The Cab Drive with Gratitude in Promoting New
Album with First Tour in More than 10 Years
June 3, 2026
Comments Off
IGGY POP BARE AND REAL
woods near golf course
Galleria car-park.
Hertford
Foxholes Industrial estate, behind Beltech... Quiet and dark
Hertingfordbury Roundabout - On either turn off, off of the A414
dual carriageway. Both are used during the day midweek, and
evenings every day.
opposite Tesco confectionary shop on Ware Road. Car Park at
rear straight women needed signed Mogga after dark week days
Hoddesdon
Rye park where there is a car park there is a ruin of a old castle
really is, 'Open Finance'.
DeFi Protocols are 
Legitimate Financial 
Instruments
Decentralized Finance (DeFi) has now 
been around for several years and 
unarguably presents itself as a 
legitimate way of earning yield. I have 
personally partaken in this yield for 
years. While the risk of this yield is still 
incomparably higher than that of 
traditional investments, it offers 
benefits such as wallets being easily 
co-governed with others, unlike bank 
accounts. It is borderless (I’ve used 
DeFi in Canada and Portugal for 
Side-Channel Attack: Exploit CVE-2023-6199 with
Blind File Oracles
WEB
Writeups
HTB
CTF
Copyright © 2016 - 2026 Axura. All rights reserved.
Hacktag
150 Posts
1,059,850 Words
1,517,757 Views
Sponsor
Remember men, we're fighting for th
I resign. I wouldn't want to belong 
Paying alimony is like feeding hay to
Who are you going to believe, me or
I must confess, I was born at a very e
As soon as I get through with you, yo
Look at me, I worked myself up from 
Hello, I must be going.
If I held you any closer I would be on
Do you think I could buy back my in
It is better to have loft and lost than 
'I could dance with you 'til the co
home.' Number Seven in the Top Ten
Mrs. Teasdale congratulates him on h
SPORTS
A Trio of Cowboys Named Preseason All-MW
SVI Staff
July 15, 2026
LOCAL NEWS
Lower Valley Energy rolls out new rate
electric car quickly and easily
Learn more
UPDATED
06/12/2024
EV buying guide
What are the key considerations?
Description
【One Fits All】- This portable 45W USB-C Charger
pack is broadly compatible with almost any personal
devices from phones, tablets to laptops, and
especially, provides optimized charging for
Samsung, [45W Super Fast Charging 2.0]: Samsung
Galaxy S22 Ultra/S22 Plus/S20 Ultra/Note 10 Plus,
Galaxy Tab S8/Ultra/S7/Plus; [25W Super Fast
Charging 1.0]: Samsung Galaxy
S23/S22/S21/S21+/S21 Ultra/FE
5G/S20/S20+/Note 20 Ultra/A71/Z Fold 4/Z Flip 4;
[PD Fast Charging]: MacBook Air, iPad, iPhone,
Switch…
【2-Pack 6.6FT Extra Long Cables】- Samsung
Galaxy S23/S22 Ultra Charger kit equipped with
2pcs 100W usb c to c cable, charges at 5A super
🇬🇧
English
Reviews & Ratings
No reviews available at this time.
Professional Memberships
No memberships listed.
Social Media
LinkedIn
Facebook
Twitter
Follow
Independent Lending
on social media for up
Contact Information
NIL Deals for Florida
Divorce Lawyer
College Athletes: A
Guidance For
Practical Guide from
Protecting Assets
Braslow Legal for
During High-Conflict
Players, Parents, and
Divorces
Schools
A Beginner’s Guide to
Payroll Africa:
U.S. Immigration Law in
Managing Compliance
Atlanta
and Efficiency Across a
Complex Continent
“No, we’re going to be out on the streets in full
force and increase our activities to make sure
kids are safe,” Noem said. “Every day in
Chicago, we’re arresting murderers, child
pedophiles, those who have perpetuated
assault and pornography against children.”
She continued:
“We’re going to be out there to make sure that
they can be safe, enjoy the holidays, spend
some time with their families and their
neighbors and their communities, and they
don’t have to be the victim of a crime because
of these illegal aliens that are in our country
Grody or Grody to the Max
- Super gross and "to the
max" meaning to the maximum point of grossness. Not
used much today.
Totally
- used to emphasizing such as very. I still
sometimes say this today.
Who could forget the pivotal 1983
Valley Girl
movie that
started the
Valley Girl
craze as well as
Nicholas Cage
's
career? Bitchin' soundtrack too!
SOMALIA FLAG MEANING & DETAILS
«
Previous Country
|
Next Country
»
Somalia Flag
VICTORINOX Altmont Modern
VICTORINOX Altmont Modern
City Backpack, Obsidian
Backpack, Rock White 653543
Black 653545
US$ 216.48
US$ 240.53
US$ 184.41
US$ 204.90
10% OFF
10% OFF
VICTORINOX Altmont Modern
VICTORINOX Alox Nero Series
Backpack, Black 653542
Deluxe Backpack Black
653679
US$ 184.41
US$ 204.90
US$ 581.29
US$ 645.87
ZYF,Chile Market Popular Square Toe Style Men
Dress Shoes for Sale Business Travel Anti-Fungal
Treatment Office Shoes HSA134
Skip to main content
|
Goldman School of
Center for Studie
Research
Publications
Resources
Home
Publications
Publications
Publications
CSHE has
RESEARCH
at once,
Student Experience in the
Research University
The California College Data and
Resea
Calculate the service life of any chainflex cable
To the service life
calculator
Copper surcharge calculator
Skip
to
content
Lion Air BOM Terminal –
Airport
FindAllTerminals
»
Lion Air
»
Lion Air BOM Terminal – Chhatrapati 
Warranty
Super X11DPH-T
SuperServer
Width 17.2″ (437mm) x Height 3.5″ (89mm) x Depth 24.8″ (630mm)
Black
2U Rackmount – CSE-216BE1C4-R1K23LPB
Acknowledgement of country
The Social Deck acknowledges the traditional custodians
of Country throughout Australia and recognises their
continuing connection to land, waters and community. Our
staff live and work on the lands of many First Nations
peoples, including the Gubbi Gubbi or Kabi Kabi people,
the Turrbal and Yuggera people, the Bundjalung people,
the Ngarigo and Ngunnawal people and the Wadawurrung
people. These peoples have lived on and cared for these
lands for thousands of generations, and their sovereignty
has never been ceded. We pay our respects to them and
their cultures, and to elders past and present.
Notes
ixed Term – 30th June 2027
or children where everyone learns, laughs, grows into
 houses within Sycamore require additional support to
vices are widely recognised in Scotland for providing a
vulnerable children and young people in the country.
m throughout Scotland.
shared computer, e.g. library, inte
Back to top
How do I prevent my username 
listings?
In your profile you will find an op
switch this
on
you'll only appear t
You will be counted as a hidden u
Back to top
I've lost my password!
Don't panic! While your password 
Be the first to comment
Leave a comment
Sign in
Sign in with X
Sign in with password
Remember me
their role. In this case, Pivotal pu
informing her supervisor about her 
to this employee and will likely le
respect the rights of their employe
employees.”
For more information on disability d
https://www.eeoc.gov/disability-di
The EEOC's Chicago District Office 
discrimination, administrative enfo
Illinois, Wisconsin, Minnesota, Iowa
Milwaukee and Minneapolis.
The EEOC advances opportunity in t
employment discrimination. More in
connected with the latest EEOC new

________________________

> _Work instruction_
The required answer is the exact run of lines above starting at the line with "lands for thousands" and ending at the line with "houses within Sycamore", with both ends present.

> _Result_
lands for thousands of generations, and their sovereignty
has never been ceded. We pay our respects to them and
their cultures, and to elders past and present.
Notes
ixed Term – 30th June 2027
or children where everyone learns, laughs, grows into
 houses within Sycamore require additional support to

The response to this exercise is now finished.